### What to work on
Report every line below that carries the word "para".

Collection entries
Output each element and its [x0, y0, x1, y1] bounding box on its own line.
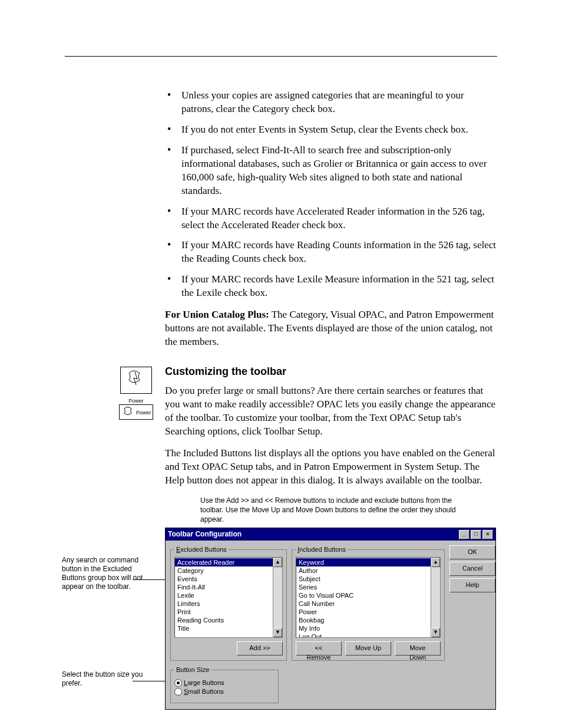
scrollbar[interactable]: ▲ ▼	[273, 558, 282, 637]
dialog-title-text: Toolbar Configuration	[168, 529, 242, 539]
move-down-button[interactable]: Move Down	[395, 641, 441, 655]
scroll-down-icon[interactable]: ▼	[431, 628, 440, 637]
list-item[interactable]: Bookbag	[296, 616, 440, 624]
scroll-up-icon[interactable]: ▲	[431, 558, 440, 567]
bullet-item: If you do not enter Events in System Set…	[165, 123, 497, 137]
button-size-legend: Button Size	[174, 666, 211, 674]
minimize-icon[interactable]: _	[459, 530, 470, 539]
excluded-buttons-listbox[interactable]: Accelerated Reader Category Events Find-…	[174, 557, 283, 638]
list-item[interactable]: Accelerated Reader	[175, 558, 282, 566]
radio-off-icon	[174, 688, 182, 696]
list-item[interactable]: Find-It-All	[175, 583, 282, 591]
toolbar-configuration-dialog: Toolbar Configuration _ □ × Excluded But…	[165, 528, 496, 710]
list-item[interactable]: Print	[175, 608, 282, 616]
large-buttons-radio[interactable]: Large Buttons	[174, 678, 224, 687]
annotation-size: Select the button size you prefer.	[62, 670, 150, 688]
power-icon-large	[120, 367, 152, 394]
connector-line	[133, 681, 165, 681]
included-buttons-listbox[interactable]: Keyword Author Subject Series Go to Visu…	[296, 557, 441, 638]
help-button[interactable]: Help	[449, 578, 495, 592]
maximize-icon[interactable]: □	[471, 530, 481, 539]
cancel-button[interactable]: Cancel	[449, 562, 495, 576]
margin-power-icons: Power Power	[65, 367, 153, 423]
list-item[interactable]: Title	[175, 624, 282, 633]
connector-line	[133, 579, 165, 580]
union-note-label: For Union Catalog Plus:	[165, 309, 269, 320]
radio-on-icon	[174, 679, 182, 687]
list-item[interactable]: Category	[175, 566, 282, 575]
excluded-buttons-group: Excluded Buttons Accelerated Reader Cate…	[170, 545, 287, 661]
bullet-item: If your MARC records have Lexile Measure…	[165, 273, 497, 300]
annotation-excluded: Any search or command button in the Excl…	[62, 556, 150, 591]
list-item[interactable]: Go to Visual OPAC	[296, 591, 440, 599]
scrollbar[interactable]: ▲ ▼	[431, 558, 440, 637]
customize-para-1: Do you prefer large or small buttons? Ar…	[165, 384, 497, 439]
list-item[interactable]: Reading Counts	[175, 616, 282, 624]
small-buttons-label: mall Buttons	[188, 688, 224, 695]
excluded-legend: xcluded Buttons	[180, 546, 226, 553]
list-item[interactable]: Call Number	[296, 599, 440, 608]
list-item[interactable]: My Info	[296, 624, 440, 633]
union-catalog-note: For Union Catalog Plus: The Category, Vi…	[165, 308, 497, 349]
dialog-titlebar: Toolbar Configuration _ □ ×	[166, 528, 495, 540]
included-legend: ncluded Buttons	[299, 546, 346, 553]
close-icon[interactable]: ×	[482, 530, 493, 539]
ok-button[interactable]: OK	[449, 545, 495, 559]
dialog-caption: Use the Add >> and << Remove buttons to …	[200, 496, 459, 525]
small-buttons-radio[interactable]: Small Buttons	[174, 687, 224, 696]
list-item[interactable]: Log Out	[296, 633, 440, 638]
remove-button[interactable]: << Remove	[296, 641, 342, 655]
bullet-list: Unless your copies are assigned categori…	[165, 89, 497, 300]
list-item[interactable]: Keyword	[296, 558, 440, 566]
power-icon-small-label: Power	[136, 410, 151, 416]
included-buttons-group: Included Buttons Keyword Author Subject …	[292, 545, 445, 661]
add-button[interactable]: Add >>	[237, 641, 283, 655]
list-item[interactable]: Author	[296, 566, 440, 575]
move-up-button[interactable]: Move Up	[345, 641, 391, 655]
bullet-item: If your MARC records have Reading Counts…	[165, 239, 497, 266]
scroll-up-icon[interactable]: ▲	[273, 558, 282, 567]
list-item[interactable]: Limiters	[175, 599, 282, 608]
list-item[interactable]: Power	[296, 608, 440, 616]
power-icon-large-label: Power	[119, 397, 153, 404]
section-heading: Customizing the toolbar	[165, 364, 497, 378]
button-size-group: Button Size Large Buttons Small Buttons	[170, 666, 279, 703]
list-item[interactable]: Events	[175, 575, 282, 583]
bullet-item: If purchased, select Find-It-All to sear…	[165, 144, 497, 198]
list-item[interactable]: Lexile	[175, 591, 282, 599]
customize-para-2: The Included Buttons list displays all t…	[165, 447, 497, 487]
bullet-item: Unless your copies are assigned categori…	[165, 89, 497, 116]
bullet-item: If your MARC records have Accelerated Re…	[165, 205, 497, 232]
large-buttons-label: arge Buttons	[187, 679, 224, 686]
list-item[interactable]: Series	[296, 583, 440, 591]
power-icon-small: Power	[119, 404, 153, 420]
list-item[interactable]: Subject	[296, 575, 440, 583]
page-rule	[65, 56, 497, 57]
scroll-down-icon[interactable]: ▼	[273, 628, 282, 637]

--

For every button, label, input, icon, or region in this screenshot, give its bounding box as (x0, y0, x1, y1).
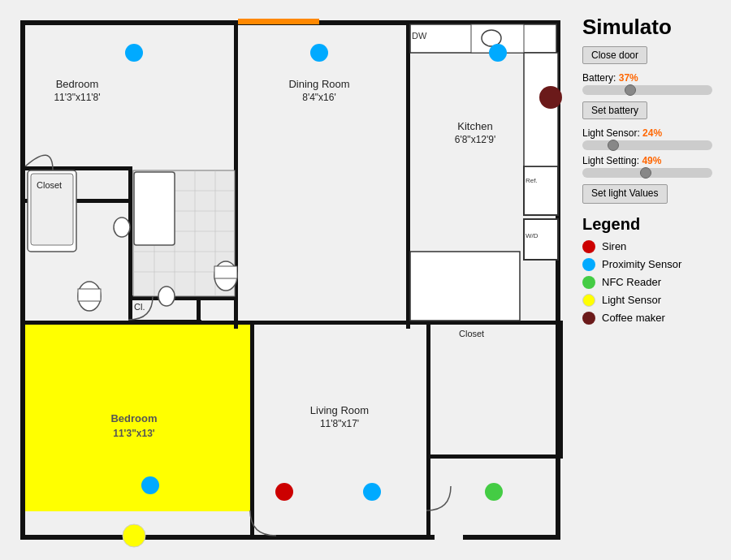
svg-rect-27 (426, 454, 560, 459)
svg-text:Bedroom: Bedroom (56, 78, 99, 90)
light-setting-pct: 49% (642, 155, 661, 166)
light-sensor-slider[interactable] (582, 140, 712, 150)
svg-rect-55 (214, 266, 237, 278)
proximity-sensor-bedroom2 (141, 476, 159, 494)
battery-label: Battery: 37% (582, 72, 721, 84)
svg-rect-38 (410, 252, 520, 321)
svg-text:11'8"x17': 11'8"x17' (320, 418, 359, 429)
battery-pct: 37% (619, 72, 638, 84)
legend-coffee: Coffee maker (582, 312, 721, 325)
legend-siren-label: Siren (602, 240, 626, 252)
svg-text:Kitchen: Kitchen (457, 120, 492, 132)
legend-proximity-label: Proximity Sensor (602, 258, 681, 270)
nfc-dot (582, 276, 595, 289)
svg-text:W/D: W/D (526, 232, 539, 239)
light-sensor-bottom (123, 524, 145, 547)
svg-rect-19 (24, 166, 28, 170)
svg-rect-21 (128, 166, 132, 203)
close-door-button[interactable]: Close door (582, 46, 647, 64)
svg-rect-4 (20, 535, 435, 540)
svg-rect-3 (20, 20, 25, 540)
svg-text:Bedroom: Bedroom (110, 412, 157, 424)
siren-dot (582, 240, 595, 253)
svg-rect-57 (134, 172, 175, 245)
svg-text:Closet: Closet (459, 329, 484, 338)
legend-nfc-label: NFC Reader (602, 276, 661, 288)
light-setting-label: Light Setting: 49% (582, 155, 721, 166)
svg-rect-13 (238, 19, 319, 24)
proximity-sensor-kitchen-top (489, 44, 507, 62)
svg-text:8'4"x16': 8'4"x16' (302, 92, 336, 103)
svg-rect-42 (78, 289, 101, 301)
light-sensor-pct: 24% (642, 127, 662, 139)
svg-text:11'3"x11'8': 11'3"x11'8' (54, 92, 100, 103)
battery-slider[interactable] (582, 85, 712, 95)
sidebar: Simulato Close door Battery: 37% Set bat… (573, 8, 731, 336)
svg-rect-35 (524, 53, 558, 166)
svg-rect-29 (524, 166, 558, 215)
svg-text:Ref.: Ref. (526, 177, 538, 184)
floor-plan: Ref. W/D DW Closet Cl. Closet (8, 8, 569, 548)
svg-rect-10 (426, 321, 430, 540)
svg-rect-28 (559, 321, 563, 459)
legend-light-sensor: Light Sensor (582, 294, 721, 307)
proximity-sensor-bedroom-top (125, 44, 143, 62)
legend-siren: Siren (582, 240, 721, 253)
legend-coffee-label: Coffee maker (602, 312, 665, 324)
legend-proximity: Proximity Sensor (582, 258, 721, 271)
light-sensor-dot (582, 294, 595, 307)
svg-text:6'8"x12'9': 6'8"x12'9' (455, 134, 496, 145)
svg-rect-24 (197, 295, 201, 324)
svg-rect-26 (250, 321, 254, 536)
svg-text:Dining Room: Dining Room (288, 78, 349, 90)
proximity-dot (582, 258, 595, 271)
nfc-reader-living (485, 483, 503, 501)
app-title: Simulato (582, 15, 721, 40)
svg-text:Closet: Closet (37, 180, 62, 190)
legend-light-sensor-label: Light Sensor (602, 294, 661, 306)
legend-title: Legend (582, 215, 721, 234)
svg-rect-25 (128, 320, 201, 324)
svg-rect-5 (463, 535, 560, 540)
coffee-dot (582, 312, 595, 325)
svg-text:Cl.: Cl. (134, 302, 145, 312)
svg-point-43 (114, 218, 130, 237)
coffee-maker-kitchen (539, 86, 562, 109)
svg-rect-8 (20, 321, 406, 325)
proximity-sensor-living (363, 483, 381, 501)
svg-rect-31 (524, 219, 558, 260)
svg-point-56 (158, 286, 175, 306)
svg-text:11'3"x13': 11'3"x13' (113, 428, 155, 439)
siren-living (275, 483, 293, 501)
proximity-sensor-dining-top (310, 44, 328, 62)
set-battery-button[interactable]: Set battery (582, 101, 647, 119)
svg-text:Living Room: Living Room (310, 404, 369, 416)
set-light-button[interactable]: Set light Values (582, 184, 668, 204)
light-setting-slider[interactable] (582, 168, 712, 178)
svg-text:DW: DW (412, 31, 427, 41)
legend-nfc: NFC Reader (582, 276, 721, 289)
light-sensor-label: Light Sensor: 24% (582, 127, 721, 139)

### Answer area
customize-para-1: Do you prefer large or small buttons? Ar…	[165, 384, 497, 439]
customize-para-2: The Included Buttons list displays all t…	[165, 447, 497, 487]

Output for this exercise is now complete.